Beneath this line are the data; copy exactly the part of them that opens with the line containing "ndo, pelo menos" and closes with the line containing "enfáticos: para eles, o", and only that part.

:: Records for processing ::
[Start of section]
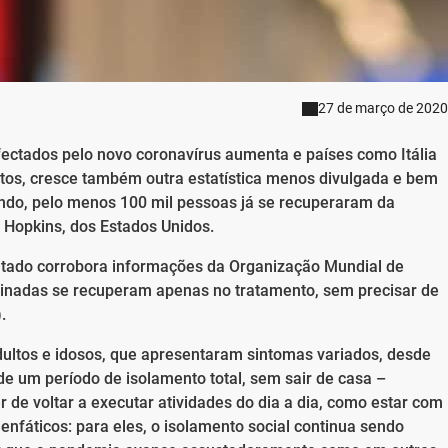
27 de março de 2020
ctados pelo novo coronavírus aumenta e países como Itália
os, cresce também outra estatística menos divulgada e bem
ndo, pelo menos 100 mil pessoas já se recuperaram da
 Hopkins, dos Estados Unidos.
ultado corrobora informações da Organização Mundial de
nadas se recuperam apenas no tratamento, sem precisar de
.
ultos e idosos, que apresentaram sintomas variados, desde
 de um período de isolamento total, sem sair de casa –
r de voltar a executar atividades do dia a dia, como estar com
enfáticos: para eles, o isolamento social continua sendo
[End of section]
[Start of section]
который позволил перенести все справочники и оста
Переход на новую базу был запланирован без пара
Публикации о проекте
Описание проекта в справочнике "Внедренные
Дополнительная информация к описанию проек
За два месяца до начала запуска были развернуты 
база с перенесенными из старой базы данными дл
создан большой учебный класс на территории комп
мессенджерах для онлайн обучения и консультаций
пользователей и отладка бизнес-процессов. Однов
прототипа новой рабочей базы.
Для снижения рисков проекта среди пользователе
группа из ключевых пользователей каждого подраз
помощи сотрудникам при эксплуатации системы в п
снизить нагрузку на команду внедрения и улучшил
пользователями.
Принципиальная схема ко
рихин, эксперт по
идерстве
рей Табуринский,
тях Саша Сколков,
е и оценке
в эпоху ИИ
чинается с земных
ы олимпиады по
[End of section]
:: Answer to this task ::
ndo, pelo menos 100 mil pessoas já se recuperaram da
 Hopkins, dos Estados Unidos.
ultado corrobora informações da Organização Mundial de
nadas se recuperam apenas no tratamento, sem precisar de
.
ultos e idosos, que apresentaram sintomas variados, desde
 de um período de isolamento total, sem sair de casa –
r de voltar a executar atividades do dia a dia, como estar com
enfáticos: para eles, o isolamento social continua sendo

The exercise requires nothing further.